Gunslinger Gray: Keeping with the theme, Gray is developing in other ways besides points and assists. It is becoming clear that Gray is this team's leader. He is the guy who encourages his teammates. He is the guy that barks a bit when a Red Raider doesn't do his job. And it is Gray who does most of the talking when the team huddles before free throws. Gray's the lead dog.
And you really have to love Gray's on-court demeanor. The guy is cool as a cucumber and pretty much unflappable. The days of a hot methane-spewing A. J. Walton getting under his skin may be past.
Ammo for Future Motivation: It is clear that ISU head coach Fred Hoiberg wanted to send a message to a Tech team that defeated his club earlier in the season. Hence, with around three minutes left to play and the Cyclones up by nearly 30 points, Hoiberg's starters were still in the game and hoisting up three pointers.

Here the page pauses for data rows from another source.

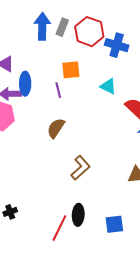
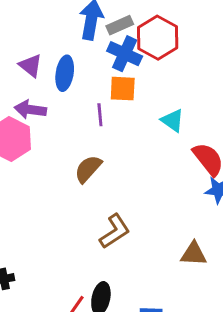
gray rectangle: (62, 27) -> (120, 25), turned 36
blue cross: (117, 45) -> (125, 54), moved
blue ellipse: (25, 84) -> (65, 73), moved

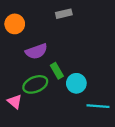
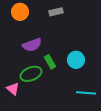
orange circle: (15, 24) -> (20, 12), moved
cyan circle: (76, 83) -> (76, 60), moved

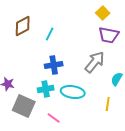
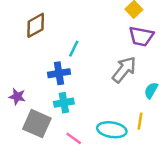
cyan line: (50, 34) -> (74, 49), moved
blue cross: (54, 65) -> (59, 73), moved
cyan ellipse: (73, 92) -> (112, 130), moved

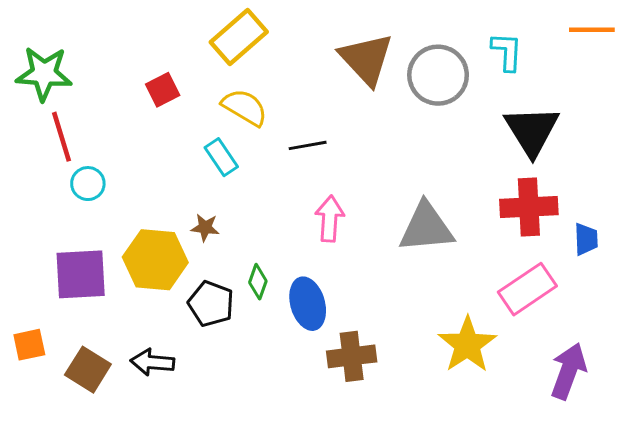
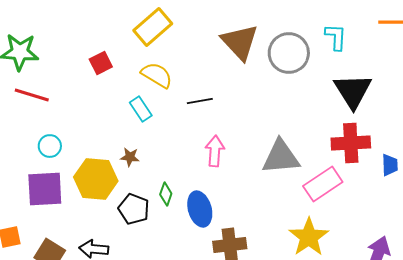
red line: (62, 137) -> (32, 95), turned -56
cyan circle: (88, 184) -> (50, 146), moved
pink rectangle: (527, 289) -> (323, 184), moved

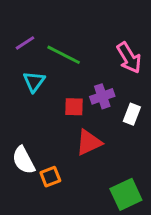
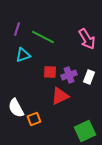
purple line: (25, 43) -> (17, 29), turned -40
cyan triangle: (34, 82) -> (23, 55), turned 35
purple cross: (102, 96) -> (69, 75), moved

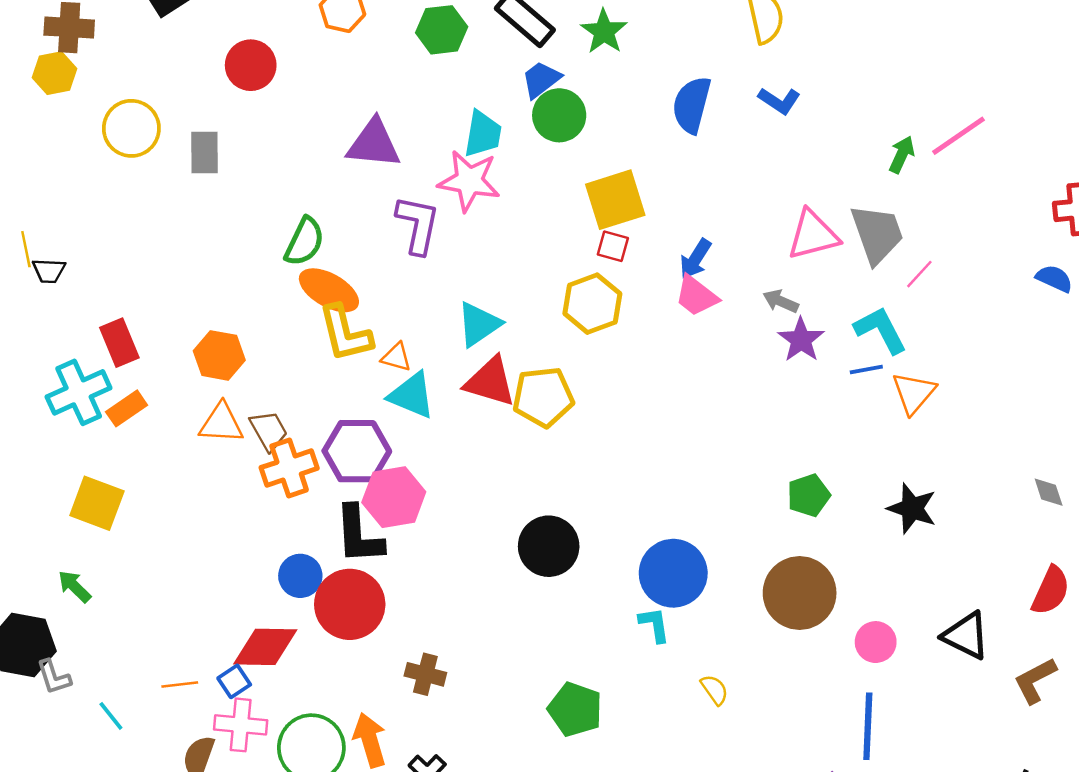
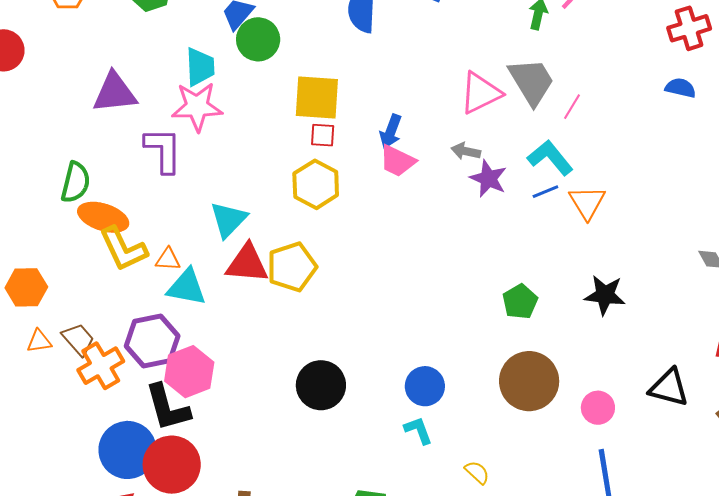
yellow square: (615, 200) -> (317, 97), turned 33
orange triangle: (221, 423) -> (39, 341), size x0.7
blue circle: (673, 573) -> (425, 386), size x0.7
blue circle: (300, 576) -> (128, 450), size x1.6

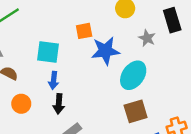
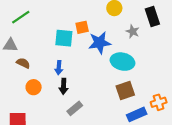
cyan square: (48, 52) -> (64, 38), moved
cyan ellipse: (133, 75) -> (122, 62), turned 70

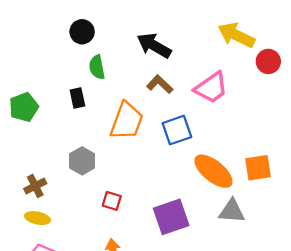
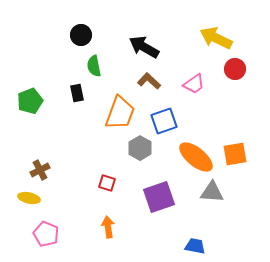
red circle: (268, 61) -> (235, 69), moved
pink trapezoid: (211, 88) -> (194, 84), size x0.7
gray hexagon: (82, 161) -> (140, 148), moved
yellow ellipse: (37, 218) -> (29, 198), moved

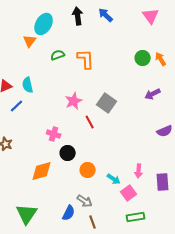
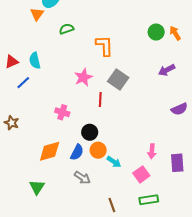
orange L-shape: (86, 59) -> (104, 46), moved
red line: (90, 122) -> (100, 100), turned 32
black circle: (68, 153) -> (90, 132), moved
cyan arrow: (114, 179) -> (114, 162), moved
gray arrow: (85, 201) -> (82, 178), moved
blue semicircle: (69, 213) -> (77, 152), moved
green triangle: (27, 214) -> (37, 187), moved, size x0.7
brown line: (93, 222) -> (112, 205), moved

Now that's all well and good. There's no rule saying that you must play your subs at a certain point or that a team must refrain from lobbing threes. Still, Oklahoma State's Travis Ford sat his starters with more than 10 minutes to play in a blowout victory in Lubbock. Hoiberg did the opposite. The difference is illustrative. Whoever is coaching the Red Raiders next season should remind his team of what Hoiberg did in Ames on February 23, 2013.